My friend treats girls like crap but he gets any one he wants. They all fall right in love with him, but when that happens he breaks it off. He was in a relationship with a girl for 6 years though and she left him for his friend so that experience likely contributes to the way he is right now.


----------



## AliBaba (Nov 16, 2005)

zocr4t3z said:


> ^sindalle, that is a very bad respond! it does not make sense at all. but it is still a good try.


So she explains how she would react under particular circumstances & it's a bad response :eyes What exactly was so hard to understand about what she was saying? It was clear and even elegantly expressed.

*Edit*: So I now first notice Brains McGee has been perma banned & I'm talking to myself. HAPPY THANKSGIVING!


----------



## commingout (Nov 25, 2010)

^ha! i was just trying to prove a point that angering a female is part of the love game! every chump should know this (who has ever been in a relationship)... the thing that not your average chump knows is that there is such a thing as "healthy anger". why do you think that when people fight and solve their differences the relationship becomes stronger? 

knowing how to healthy anger her is what a lot of sexually frustrated chumps is what don't know how to do. matter of fact, you even fell for it alibaba... i got your attention like i was going to get from sindelles (even spelled her name wrong on purpose)... i know my boundaries though, as to not insult peoples feelings, (hell i have been mentally abused all my life, so i understand that). then afterward healthy anger there would be a closer connection. 

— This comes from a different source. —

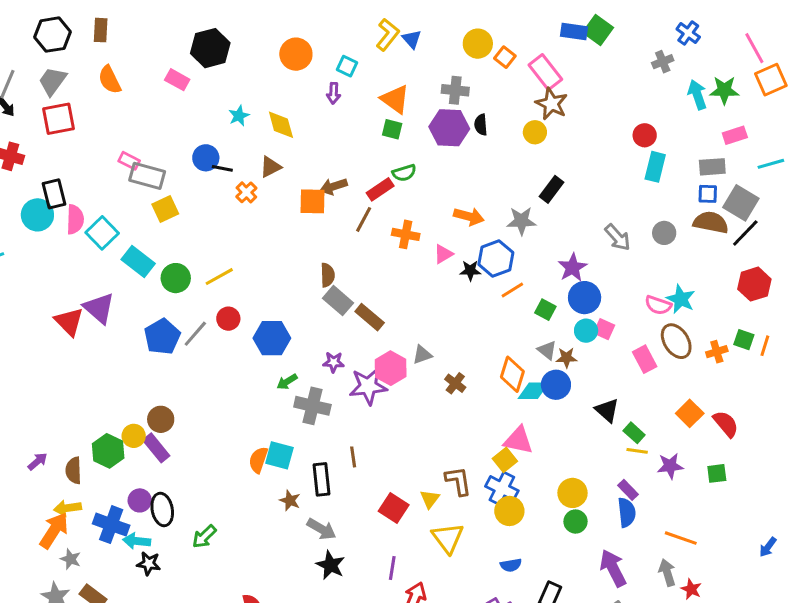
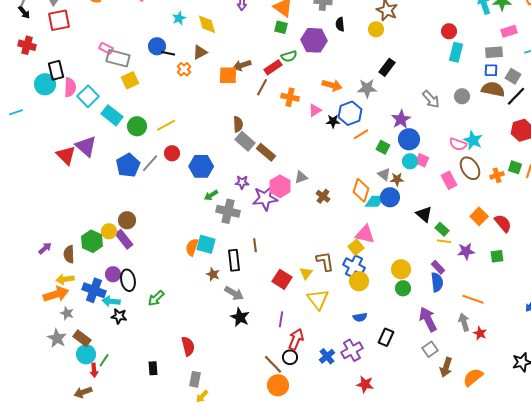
purple hexagon: (449, 128) -> (314, 40), moved
gray square: (741, 203) -> (513, 76), size x0.7
orange arrow: (54, 531) -> (56, 294), turned 40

but ah well, i guess the moderator in here who goes by mind games is an expert in relationships. he should be in one right now cus he knows what he is talking about. i least i have been in relationships before, matter of fact, i'm not in one right now cus i have other priorities. so mind games good luck with your wife, she must be a very lucky gal being with a such understandable guy LOL.


----------



## bsd3355 (Nov 30, 2005)

commingout said:


> ^ha! i was just trying to prove a point that angering a female is part of the love game! every chump should know this (who has ever been in a relationship)... the thing that not your average chump knows is that there is such a thing as "healthy anger". why do you think that when people fight and solve their differences the relationship becomes stronger?
> 
> knowing how to healthy anger her is what a lot of sexually frustrated chumps is what don't know how to do. matter of fact, you even fell for it alibaba... i got your attention like i was going to get from sindelles (even spelled her name wrong on purpose)... i know my boundaries though, as to not insult peoples feelings, (hell i have been mentally abused all my life, so i understand that). then afterward healthy anger there would be a closer connection.
> 
> but ah well, i guess the moderator in here who goes by mind games is an expert in relationships. he should be in one right now cus he knows what he is talking about. i least i have been in relationships before, matter of fact, i'm not in one right now cus i have other priorities. so mind games good luck with your wife, she must be a very lucky gal being with a such understandable guy LOL.


Oh so now we are bringing up this "AFC" stuff? Please. So have you graduated from an AFC? Does that make you a pimp-daddy-cane now?

I've graduated from that years ago. I am now a super cool and uber sweet Megamac-daddy-peace with honors.


----------



## bsd3355 (Nov 30, 2005)

zocr4t3z said:


> ^sindalle, that is a very bad respond! it does not make sense at all. but it is still a good try.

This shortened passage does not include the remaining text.